New York — The past is the present, isn't it? It's the future, too. WE all try to lie out of that but life won't let us." Those words, spoken by the troubled Mary Tyrone, sum up a major and disturbing theme of "Long Day's Journey Into Night." For its characters, as perhaps for Eugene O'Neill when he wrote it, memory of the past seems to lurk behind every present action. If not fought feee of, this shadowy influence will not only continue to shape the here-and-now, but to determine the future as well.
This unhappy situation -- doubly sad when the past is a nighmare of inadequacy and guilt -- knows no boundaries of color or class. In the new Joseph Papp presentation of the play at the Public/Anspacher Theater, the performers are black. I had thought this might enhance the poignancy of some passages by adding all of black-American history (if only subliminally) into the tragic balance.
But it turns out that the dark beauty of O'Neill's drama supersedes such considerations. In a production as powerful as this, we care most strongly and most immediately for the people before us on the stage. Their histories and dilemmas become so real and so involving that there's not much energy left for more general speculations, except perhaps later, after the lights have gone down on the last extraordinary act.
Though all the performers are splendid, the evening belongs largely to Gloria Foster, who gives a stunningly complete portrayal, right down to the crabbed fingers that are both the symbol and the excuse for Mary's human shortcomings. Her progress through the play is consistently touching, from the sunlit beginning to the gathering shadows and ultimate gloom of the succeeding scenes.
Earle Hyman is almost as imposing as she, bringing a canny mixture of dignity and vulnerability to the aging James Tyrone.

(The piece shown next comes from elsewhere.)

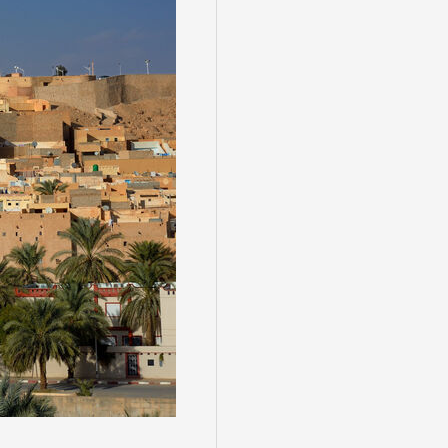
る
゙スでめぐる
絶景
観光列車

Peter Francis-James manages to be likable, boyish, and doomed -- a tricky but affecting combination --as O'Neill's surrogate character, Edmund.
And Al Freeman Jr. practically tears the stage apart with his galumphingly irresponsible Jamie, in the most memorably energetic performance I've seen for quite a while. Samantha McKoy lacks personality in her first brief appearances as the maid Kathleen, but comes alive during her later bantering with MAry.
In sum, everyone is right on target, at least most of the time -- except when the senior cast members choose to mumble just as a subway's rumbling fills the hall, a small but bothersome matter that might be taken more seriously by actors , if only for the sake of their audience.
Geraldine Fitzgerals is the director who weaves the performances into a tight and intricate web. A veteran of roles in many O'Neill productions -- including four "Journeys" in the part of Mary -- she moves the play at a clip so fast that a single intermission seems quite enough; so much for the notion that O'Neill evenings must invariably string themselves out until four acts feel like eight.
The last "Long Day's Journey" I saw was the Jason Robards production a few years ago at the Brooklyn Academy of Music, which didn't even please Robards very much. More recently, an avant-garde distillation of the drama appeared in the remarkable "Point Judith" by the adventurous Wooster Group. I think the play should be given much more often than it is. Somehow it's gotten the reputation of a windy and repetitious work, laborious for all concerned, including the audience. The new Papp production proves that isn't so. This is a drama for all seasons, all times, and -- the evidence is clear -- all races. Served by a gifted cast, its power is still enormous.